Der wichtigste Unterschied: Zinsen sind echte Zahlungen und zugleich steuerlich abzugsfähig. Tilgung ist eine echte Zahlung, aber steuerlich kein Aufwand. AfA ist steuerlicher Aufwand ohne aktuellen Cash-Abfluss. Diese drei Kategorien zu verwechseln führt zu falschen Immobilienentscheidungen.

AfA und Verkauf

Die AfA senkt steuerlich den Buchwert des Gebäudes. Bei einem Verkauf innerhalb der privaten Spekulationsfrist kann das relevant werden, weil bereits abgezogene AfA den steuerpflichtigen Veräußerungsgewinn beeinflussen kann. Nach Ablauf der zehn Jahre kann ein privater Immobilienverkauf unter den üblichen Voraussetzungen steuerfrei sein, aber auch hier kommt es auf Nutzung, Haltefrist und Sonderfälle an.

Für die Investitionsrechnung bedeutet das: AfA verschiebt Steuerlast und verbessert laufende Jahre, sie ist aber kein kostenloses Geschenk ohne Systemwirkung. Wer eine Immobilie früh verkaufen will, sollte die Steuerfolgen des Verkaufs mitdenken.

Typische Denkfehler

Der erste Denkfehler ist die Aussage “AfA ist Cashflow”. AfA verbessert den Cashflow nur über die Steuerwirkung. Die Abschreibung selbst ist kein Zahlungseingang.

Der zweite Denkfehler ist die Abschreibung des gesamten Kaufpreises. Der Bodenanteil gehört herausgerechnet. Nur der Gebäudeteil wird abgeschrieben.

Der dritte Denkfehler ist die Überschätzung der Steuerersparnis. Eine AfA von 5.000 Euro ist bei 42 % Grenzsteuersatz grob 2.100 Euro Steuerwirkung. Bei niedrigerem Steuersatz ist der Effekt kleiner. Ohne steuerpflichtige Einkünfte, gegen die Verluste wirken können, verpufft ein Teil der erwarteten Entlastung zumindest zeitlich.

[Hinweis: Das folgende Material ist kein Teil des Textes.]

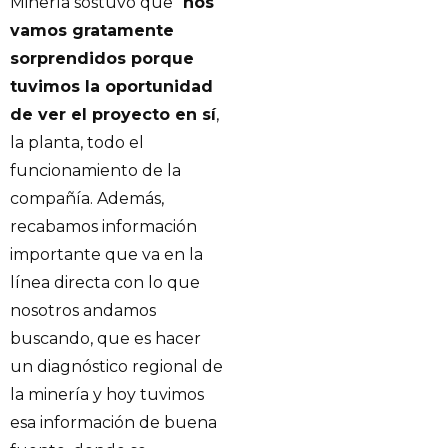
Minería sostuvo que “
nos
vamos gratamente
sorprendidos porque
tuvimos la oportunidad
de ver el proyecto en sí
,
la planta, todo el
funcionamiento de la
compañía. Además,
recabamos información
importante que va en la
línea directa con lo que
nosotros andamos
buscando, que es hacer
un diagnóstico regional de
la minería y hoy tuvimos
esa información de buena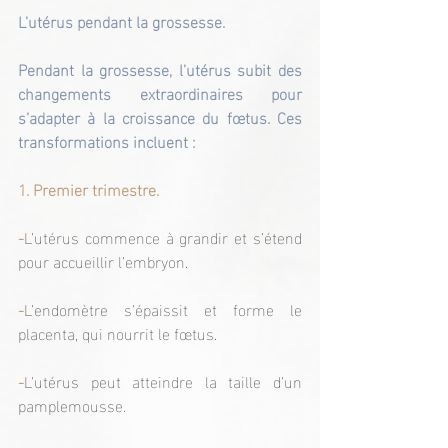
L’utérus pendant la grossesse.
Pendant la grossesse, l’utérus subit des 
changements extraordinaires pour 
s’adapter à la croissance du fœtus. Ces 
transformations incluent :
1. Premier trimestre.
-
L’utérus commence à grandir et s’étend 
pour accueillir l’embryon.
-
L’endomètre s’épaissit et forme le 
placenta, qui nourrit le fœtus.
-
L’utérus peut atteindre la taille d’un 
pamplemousse.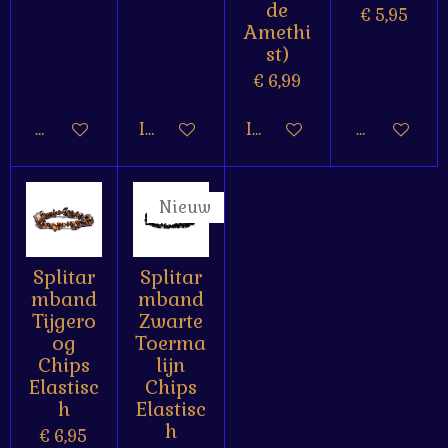
de
€ 5,95
Amethi
st)
€ 6,99
Houd mij op de hoogte
In winkelwagen
In winkelwagen
Houd mij o
Nieuw
Splitar
Splitar
mband
mband
Tijgero
Zwarte
og
Toerma
Chips
lijn
Elastisc
Chips
h
Elastisc
h
€ 6,95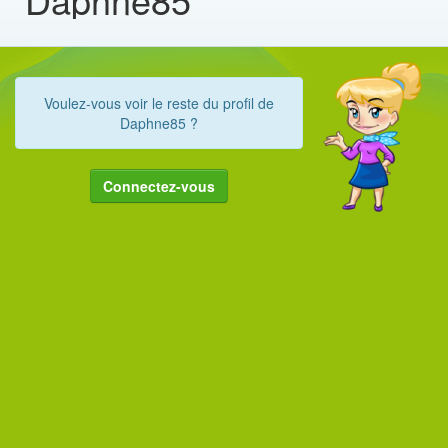
Voulez-vous voir le reste du profil de
Daphne85 ?
Connectez-vous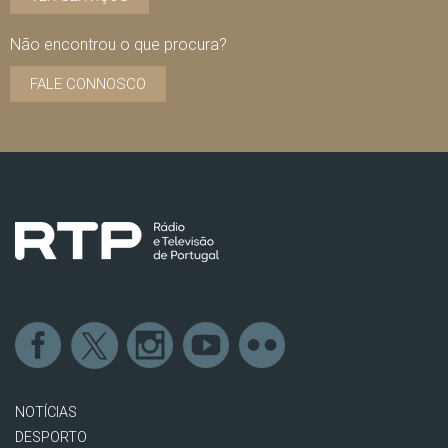
Não encontrou o que procura?
FALE CONNOSCO
NOTÍCIAS
DESPORTO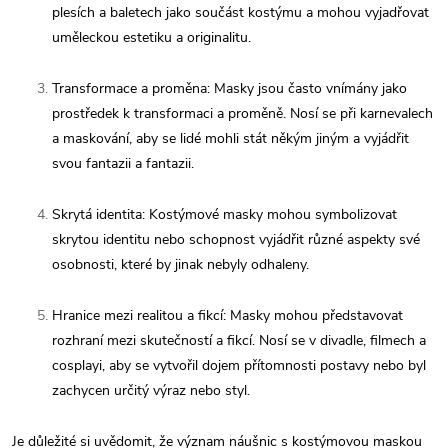
plesích a baletech jako součást kostýmu a mohou vyjadřovat
uměleckou estetiku a originalitu.
Transformace a proměna: Masky jsou často vnímány jako
prostředek k transformaci a proměně. Nosí se při karnevalech
a maskování, aby se lidé mohli stát někým jiným a vyjádřit
svou fantazii a fantazii.
Skrytá identita: Kostýmové masky mohou symbolizovat
skrytou identitu nebo schopnost vyjádřit různé aspekty své
osobnosti, které by jinak nebyly odhaleny.
Hranice mezi realitou a fikcí: Masky mohou představovat
rozhraní mezi skutečností a fikcí. Nosí se v divadle, filmech a
cosplayi, aby se vytvořil dojem přítomnosti postavy nebo byl
zachycen určitý výraz nebo styl.
Je důležité si uvědomit, že význam náušnic s kostýmovou maskou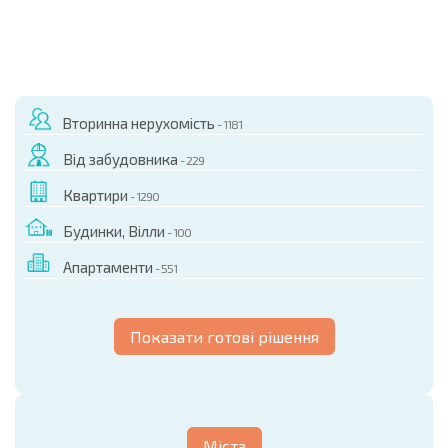
Вторинна нерухомість
- 1181
Від забудовника
- 229
Квартири
- 1290
Будинки, Вілли
- 100
Апартаменти
- 551
Показати готові рішення
Міста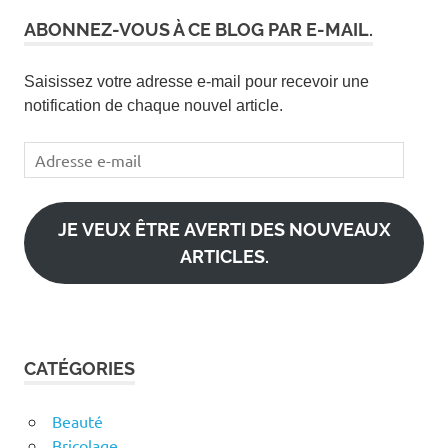
ABONNEZ-VOUS À CE BLOG PAR E-MAIL.
Saisissez votre adresse e-mail pour recevoir une
notification de chaque nouvel article.
Adresse
e-
mail
JE VEUX ÊTRE AVERTI DES NOUVEAUX
ARTICLES.
CATÉGORIES
Beauté
Bricolage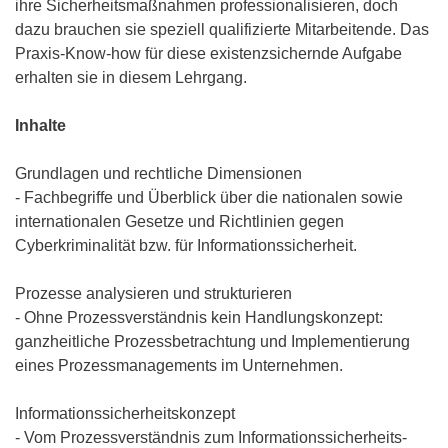
ihre Sicherheitsmaßnahmen professionalisieren, doch
dazu brauchen sie speziell qualifizierte Mitarbeitende. Das
Praxis-Know-how für diese existenzsichernde Aufgabe
erhalten sie in diesem Lehrgang.
Inhalte
Grundlagen und rechtliche Dimensionen
- Fachbegriffe und Überblick über die nationalen sowie
internationalen Gesetze und Richtlinien gegen
Cyberkriminalität bzw. für Informationssicherheit.
Prozesse analysieren und strukturieren
- Ohne Prozessverständnis kein Handlungskonzept:
ganzheitliche Prozessbetrachtung und Implementierung
eines Prozessmanagements im Unternehmen.
Informationssicherheitskonzept
- Vom Prozessverständnis zum Informationssicherheits-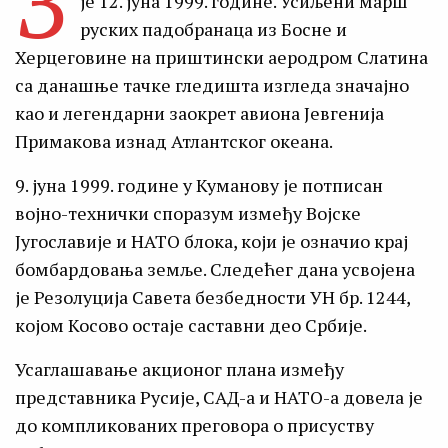
З
је 12. јуна 1999. године. Усиљени марш
руских падобранаца из Босне и
Херцеговине на приштински аеродром Слатина
са данашње тачке гледишта изгледа значајно
као и легендарни заокрет авиона Јевгенија
Примакова изнад Атлантског океана.
9. јуна 1999. године у Куманову је потписан
војно-технички споразум између Војске
Југославије и НАТО блока, који је означио крај
бомбардовања земље. Следећег дана усвојена
је Резолуција Савета безбедности УН бр. 1244,
којом Косово остаје саставни део Србије.
Усаглашавање акционог плана између
представника Русије, САД-а и НАТО-а довела је
до компликованих преговора о присуству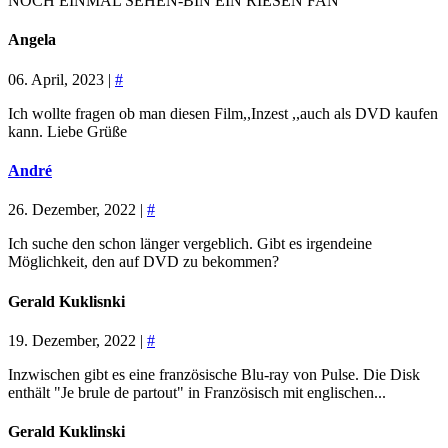
NOCH EINMAL SEHEN-BIN EIN RIESEN FAN
Angela
06. April, 2023 |
#
Ich wollte fragen ob man diesen Film,,Inzest ,,auch als DVD kaufen
kann. Liebe Grüße
André
26. Dezember, 2022 |
#
Ich suche den schon länger vergeblich. Gibt es irgendeine
Möglichkeit, den auf DVD zu bekommen?
Gerald Kuklisnki
19. Dezember, 2022 |
#
Inzwischen gibt es eine französische Blu-ray von Pulse. Die Disk
enthält "Je brule de partout" in Französisch mit englischen...
Gerald Kuklinski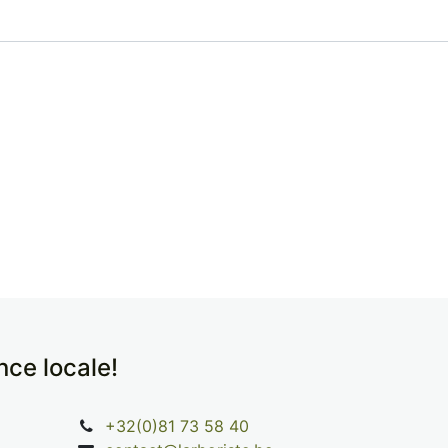
ence locale!
+32(0)81 73 58 40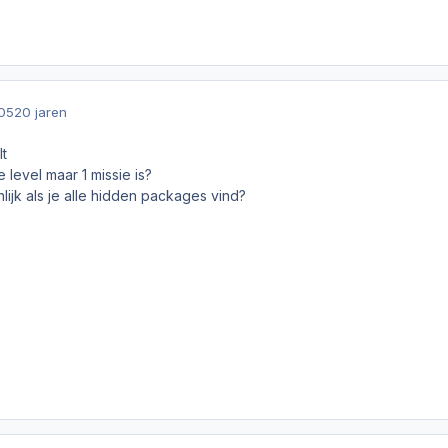
005
20 jaren
lt
e level maar 1 missie is?
lijk als je alle hidden packages vind?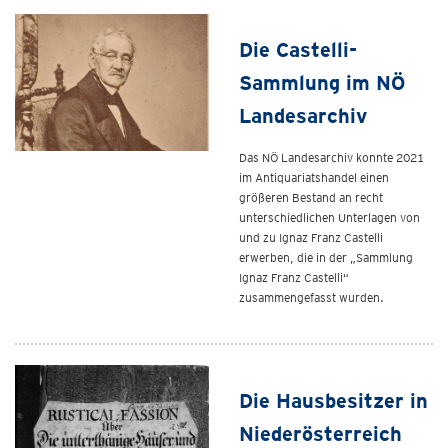
Die Castelli-
Sammlung im NÖ
Landesarchiv
Das NÖ Landesarchiv konnte 2021
im Antiquariatshandel einen
größeren Bestand an recht
unterschiedlichen Unterlagen von
und zu Ignaz Franz Castelli
erwerben, die in der „Sammlung
Ignaz Franz Castelli“
zusammengefasst wurden.
Die Hausbesitzer in
Niederösterreich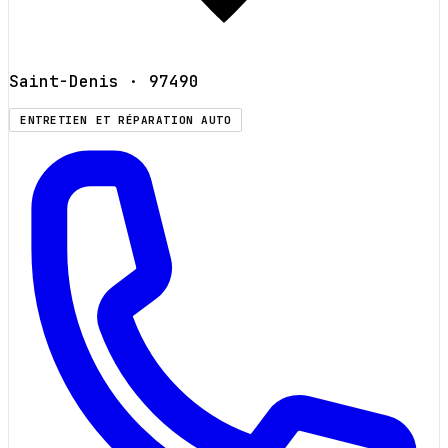
Saint-Denis
· 97490
ENTRETIEN ET RÉPARATION AUTO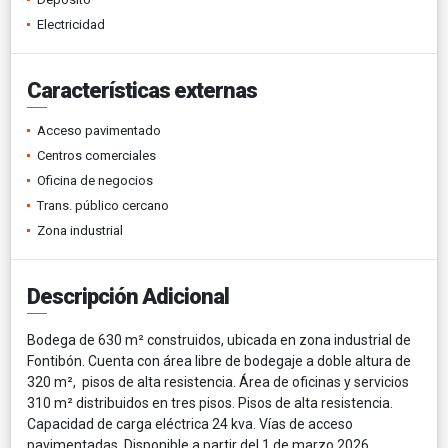
Electricidad
Características externas
Acceso pavimentado
Centros comerciales
Oficina de negocios
Trans. público cercano
Zona industrial
Descripción Adicional
Bodega de 630 m² construidos, ubicada en zona industrial de
Fontibón. Cuenta con área libre de bodegaje a doble altura de
320 m², pisos de alta resistencia. Área de oficinas y servicios
310 m² distribuidos en tres pisos. Pisos de alta resistencia.
Capacidad de carga eléctrica 24 kva. Vías de acceso
pavimentadas. Disponible a partir del 1 de marzo 2026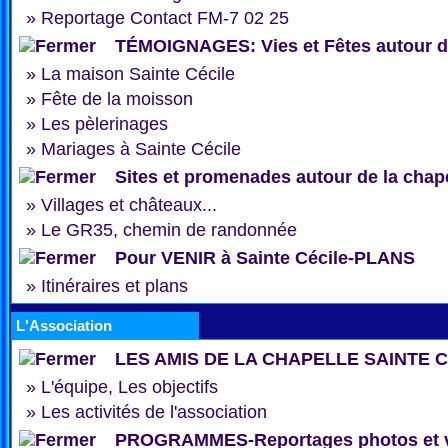
»
Reportage Contact FM-7 02 25
TÉMOIGNAGES: Vies et Fêtes autour de
»
La maison Sainte Cécile
»
Fête de la moisson
»
Les pèlerinages
»
Mariages à Sainte Cécile
Sites et promenades autour de la chap
»
Villages et châteaux...
»
Le GR35, chemin de randonnée
Pour VENIR à Sainte Cécile-PLANS
»
Itinéraires et plans
L'Association
LES AMIS DE LA CHAPELLE SAINTE 
»
L'équipe, Les objectifs
»
Les activités de l'association
PROGRAMMES-Reportages photos et 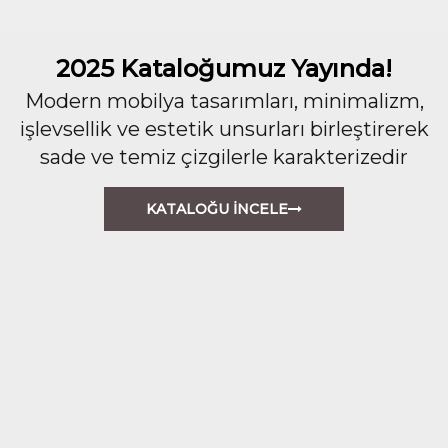
2025 Kataloğumuz Yayında!
Modern mobilya tasarımları, minimalizm,
işlevsellik ve estetik unsurları birleştirerek
sade ve temiz çizgilerle karakterizedir
KATALOĞU İNCELE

AfA verbessert eine Immobilienrechnung nur dann, wenn die Immobilie ohne Steuereffekt schon tragfähig ist. Die Abschreibung macht keinen schlechten Kauf gut, sie macht einen guten Kauf nach Steuern präziser sichtbar. Sauber gerechnet ist AfA ein Mechanismus auf den Gebäudeteil, kein Renditeersatz und kein Freifahrtschein für überteuerte Objekte. Wer sie überschätzt, kauft sich eine schlechte Immobilie mit schönerer Tabelle.